● **Task requirements**: In the records below, find every line that contains "dunia" and list it.

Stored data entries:
^^^^

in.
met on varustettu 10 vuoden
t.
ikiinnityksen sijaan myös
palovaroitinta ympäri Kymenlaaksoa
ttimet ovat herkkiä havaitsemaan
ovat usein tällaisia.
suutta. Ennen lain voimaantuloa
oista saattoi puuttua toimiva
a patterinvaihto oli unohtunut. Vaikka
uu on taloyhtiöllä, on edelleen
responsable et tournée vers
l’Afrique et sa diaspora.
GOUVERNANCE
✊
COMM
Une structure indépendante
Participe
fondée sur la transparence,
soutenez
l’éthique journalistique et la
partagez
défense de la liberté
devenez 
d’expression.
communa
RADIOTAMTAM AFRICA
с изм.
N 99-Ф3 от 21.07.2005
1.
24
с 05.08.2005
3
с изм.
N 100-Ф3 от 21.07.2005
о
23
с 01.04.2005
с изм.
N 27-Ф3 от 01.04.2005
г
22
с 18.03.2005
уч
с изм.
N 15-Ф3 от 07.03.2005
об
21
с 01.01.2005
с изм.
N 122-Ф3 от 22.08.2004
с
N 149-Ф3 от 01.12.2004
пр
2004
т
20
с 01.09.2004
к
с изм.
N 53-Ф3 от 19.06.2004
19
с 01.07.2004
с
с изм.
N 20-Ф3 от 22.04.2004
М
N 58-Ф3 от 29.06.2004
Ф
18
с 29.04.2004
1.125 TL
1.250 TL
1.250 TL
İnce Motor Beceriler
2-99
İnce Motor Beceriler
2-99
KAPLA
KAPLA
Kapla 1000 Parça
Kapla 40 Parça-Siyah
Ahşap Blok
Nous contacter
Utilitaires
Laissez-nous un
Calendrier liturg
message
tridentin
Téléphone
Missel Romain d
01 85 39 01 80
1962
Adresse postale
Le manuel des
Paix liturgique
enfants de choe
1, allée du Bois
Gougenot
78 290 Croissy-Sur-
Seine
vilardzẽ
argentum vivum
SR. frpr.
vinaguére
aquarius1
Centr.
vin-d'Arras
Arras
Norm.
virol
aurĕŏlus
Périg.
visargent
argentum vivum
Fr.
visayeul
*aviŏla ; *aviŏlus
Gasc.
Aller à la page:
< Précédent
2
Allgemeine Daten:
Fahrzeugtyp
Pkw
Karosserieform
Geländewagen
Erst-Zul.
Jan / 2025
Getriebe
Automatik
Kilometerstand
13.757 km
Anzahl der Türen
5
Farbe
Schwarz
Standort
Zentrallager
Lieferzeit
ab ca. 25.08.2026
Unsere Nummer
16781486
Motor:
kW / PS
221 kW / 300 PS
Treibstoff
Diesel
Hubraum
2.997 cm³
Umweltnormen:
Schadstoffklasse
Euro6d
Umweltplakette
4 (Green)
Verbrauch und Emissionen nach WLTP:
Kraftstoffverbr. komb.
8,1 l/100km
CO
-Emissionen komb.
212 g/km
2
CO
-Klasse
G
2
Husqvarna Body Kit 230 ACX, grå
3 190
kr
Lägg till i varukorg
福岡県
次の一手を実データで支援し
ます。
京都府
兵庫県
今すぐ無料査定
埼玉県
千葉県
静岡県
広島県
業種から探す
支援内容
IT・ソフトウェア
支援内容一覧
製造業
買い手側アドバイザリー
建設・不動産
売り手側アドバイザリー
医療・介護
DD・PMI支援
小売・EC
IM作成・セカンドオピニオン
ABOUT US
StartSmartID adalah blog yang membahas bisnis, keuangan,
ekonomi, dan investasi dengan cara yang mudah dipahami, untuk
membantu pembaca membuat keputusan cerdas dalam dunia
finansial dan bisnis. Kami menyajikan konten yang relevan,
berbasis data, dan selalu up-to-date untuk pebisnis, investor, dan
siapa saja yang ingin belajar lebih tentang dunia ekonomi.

^^^^

● **Answer box**:
membantu pembaca membuat keputusan cerdas dalam dunia
siapa saja yang ingin belajar lebih tentang dunia ekonomi.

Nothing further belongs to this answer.